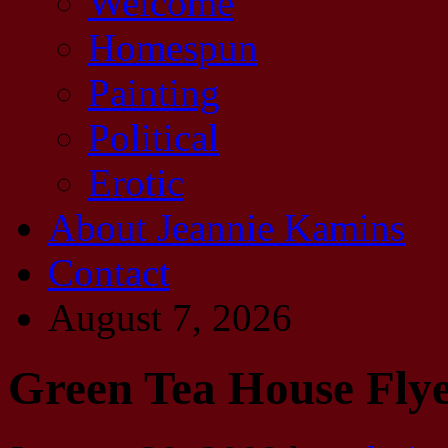
Welcome
Homespun
Painting
Political
Erotic
About Jeannie Kamins
Contact
August 7, 2026
Green Tea House Flye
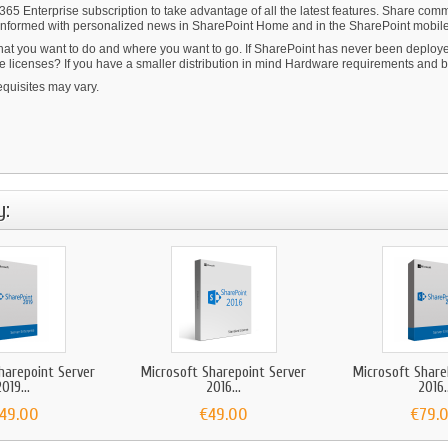
 365 Enterprise subscription to take advantage of all the latest features. Share co
ay informed with personalized news in SharePoint Home and in the SharePoint mobil
at you want to do and where you want to go. If SharePoint has never been deployed
licenses? If you have a smaller distribution in mind Hardware requirements and bud
quisites may vary.
y:
harepoint Server
Microsoft Sharepoint Server
Microsoft Share
019...
2016...
2016..
149.00
€49.00
€79.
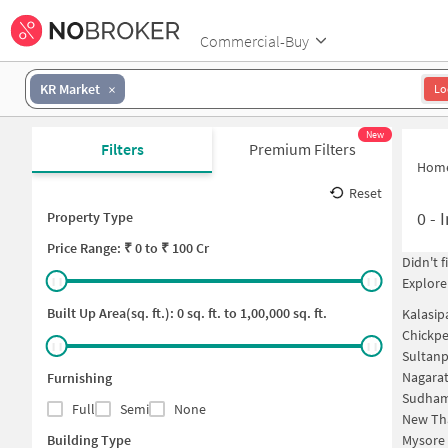
Commercial-Buy
KR Market
Lo
New
Filters
Premium Filters
Hom
Reset
0
-
I
Property Type
Price
Range: ₹
0
to ₹
100 Cr
Didn't 
Explore
Built Up Area(sq. ft.):
0
sq. ft. to
1,00,000
sq. ft.
Kalasip
Chickpe
Sultanp
Nagarat
Furnishing
Sudham
Full
Semi
None
New Th
Building Type
Mysore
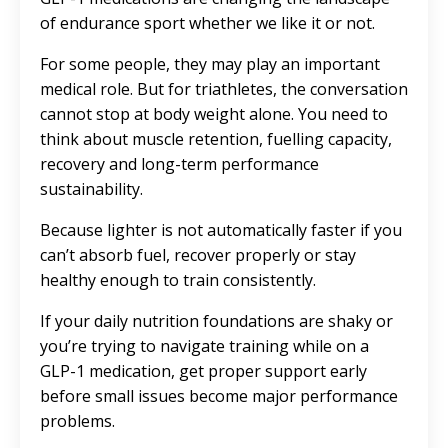
of endurance sport whether we like it or not.
For some people, they may play an important
medical role. But for triathletes, the conversation
cannot stop at body weight alone. You need to
think about muscle retention, fuelling capacity,
recovery and long-term performance
sustainability.
Because lighter is not automatically faster if you
can’t absorb fuel, recover properly or stay
healthy enough to train consistently.
If your daily nutrition foundations are shaky or
you’re trying to navigate training while on a
GLP-1 medication, get proper support early
before small issues become major performance
problems.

┄┄┄┄┄┄┄┄┄┄┄┄┄┄┄┄┄┄┄┄

▸ **WHAT THIS TASK INVOLVES**:
Using the records above, return verbatim only the part that opens with the line containing "Built Up Area(sq." and closes with the line containing "cannot stop at body weight alone. You need to"; pictures stay out.

▸ **TASK RESULT**:
Built Up Area(sq. ft.):
0
sq. ft. to
1,00,000
sq. ft.
Kalasip
Chickpe
Sultanp
Nagarat
Furnishing
Sudham
Full
Semi
None
New Th
Building Type
Mysore
of endurance sport whether we like it or not.
For some people, they may play an important
medical role. But for triathletes, the conversation
cannot stop at body weight alone. You need to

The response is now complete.